Exercise directions: When you reach the line containing "前 (407, 290)" in the entries below, begin reproducing lines exactly, and stop once the line containing "マウスパッド (87, 1063)" is done.

Stored data entries:
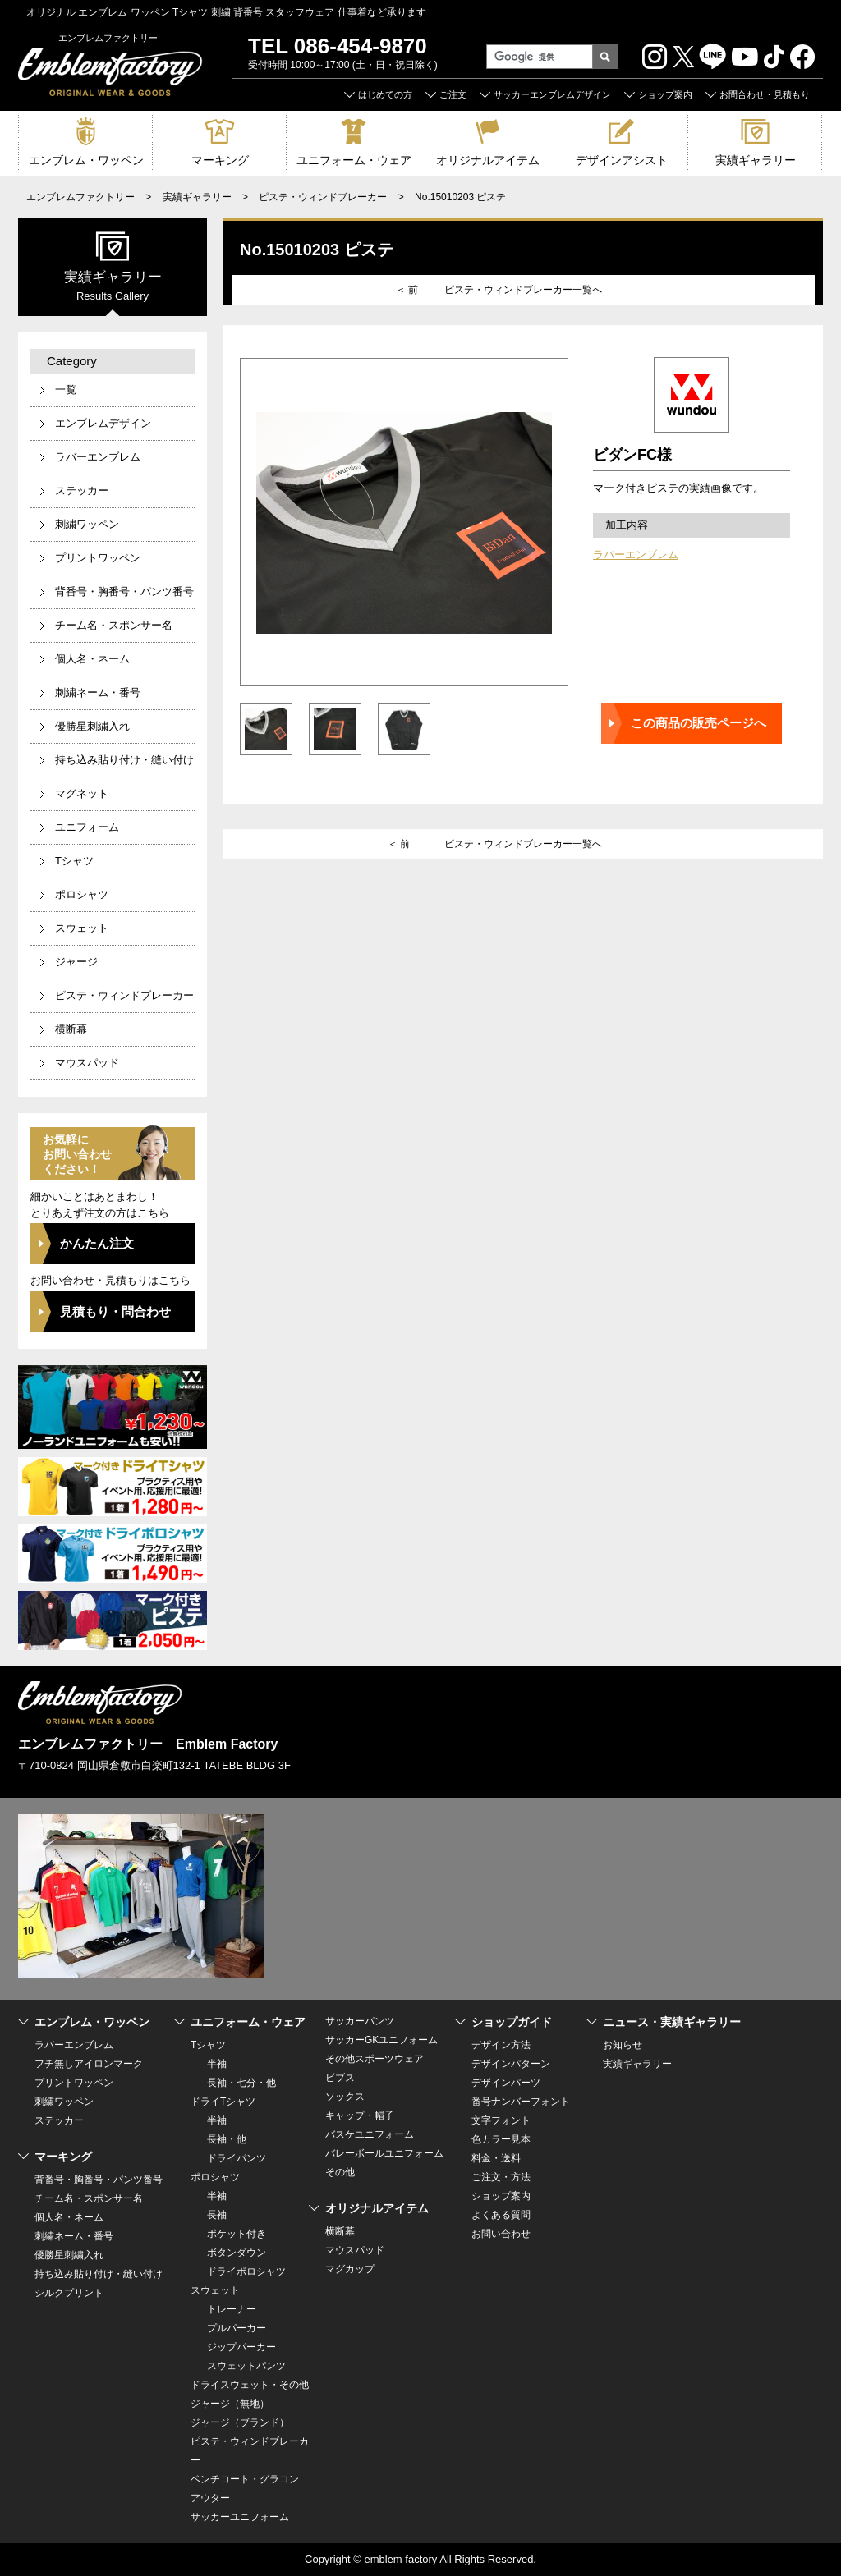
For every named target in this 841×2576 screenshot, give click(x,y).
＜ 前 (407, 290)
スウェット (81, 928)
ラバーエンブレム (635, 554)
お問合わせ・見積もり (764, 94)
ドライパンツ (236, 2158)
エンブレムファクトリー (80, 197)
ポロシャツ (81, 894)
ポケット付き (236, 2233)
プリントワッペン (97, 558)
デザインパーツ (505, 2082)
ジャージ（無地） (230, 2403)
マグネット (81, 793)
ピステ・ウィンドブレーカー (323, 197)
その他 (340, 2172)
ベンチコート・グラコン (245, 2479)
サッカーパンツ (359, 2021)
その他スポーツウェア (374, 2059)
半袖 (217, 2064)
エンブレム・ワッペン (86, 160)
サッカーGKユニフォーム (381, 2040)
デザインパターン (510, 2064)
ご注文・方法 (501, 2177)
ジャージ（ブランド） (240, 2422)
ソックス (345, 2096)
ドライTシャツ (223, 2101)
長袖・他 (226, 2139)
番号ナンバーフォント (520, 2101)
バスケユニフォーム (369, 2134)
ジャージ (76, 962)
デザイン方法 (501, 2045)
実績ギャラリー (755, 160)
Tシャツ (74, 861)
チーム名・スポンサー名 (113, 625)
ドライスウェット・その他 (250, 2384)
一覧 (65, 389)
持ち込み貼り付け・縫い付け (124, 760)
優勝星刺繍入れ (92, 726)
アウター (210, 2498)
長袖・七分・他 (241, 2082)
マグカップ (350, 2269)
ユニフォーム (87, 827)
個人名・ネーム (92, 659)
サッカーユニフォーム (240, 2517)
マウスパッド (87, 1063)
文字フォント (501, 2120)
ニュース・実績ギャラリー (672, 2021)
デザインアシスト (622, 160)
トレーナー (231, 2309)
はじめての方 (385, 94)
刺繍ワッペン (87, 524)
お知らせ (622, 2045)
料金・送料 (496, 2158)
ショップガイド (511, 2021)
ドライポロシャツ (246, 2271)
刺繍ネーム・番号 (97, 692)
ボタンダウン (236, 2252)
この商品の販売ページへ (698, 723)
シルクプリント (68, 2293)
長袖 (217, 2215)
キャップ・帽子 (359, 2115)
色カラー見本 (501, 2139)
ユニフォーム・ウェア (353, 160)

Written solution:
＜ 前 (407, 290)
スウェット (81, 928)
ラバーエンブレム (635, 554)
お問合わせ・見積もり (764, 94)
ドライパンツ (236, 2158)
エンブレムファクトリー (80, 197)
ポロシャツ (81, 894)
ポケット付き (236, 2233)
プリントワッペン (97, 558)
デザインパーツ (505, 2082)
ジャージ（無地） (230, 2403)
マグネット (81, 793)
ピステ・ウィンドブレーカー (323, 197)
その他 (340, 2172)
ベンチコート・グラコン (245, 2479)
サッカーパンツ (359, 2021)
その他スポーツウェア (374, 2059)
半袖 (217, 2064)
エンブレム・ワッペン (86, 160)
サッカーGKユニフォーム (381, 2040)
デザインパターン (510, 2064)
ご注文・方法 (501, 2177)
ジャージ（ブランド） (240, 2422)
ソックス (345, 2096)
ドライTシャツ (223, 2101)
長袖・他 (226, 2139)
番号ナンバーフォント (520, 2101)
バスケユニフォーム (369, 2134)
ジャージ (76, 962)
デザイン方法 (501, 2045)
実績ギャラリー (755, 160)
Tシャツ (74, 861)
チーム名・スポンサー名 (113, 625)
ドライスウェット・その他 (250, 2384)
一覧 (65, 389)
持ち込み貼り付け・縫い付け (124, 760)
優勝星刺繍入れ (92, 726)
アウター (210, 2498)
長袖・七分・他 (241, 2082)
マグカップ (350, 2269)
ユニフォーム (87, 827)
個人名・ネーム (92, 659)
サッカーユニフォーム (240, 2517)
マウスパッド (87, 1063)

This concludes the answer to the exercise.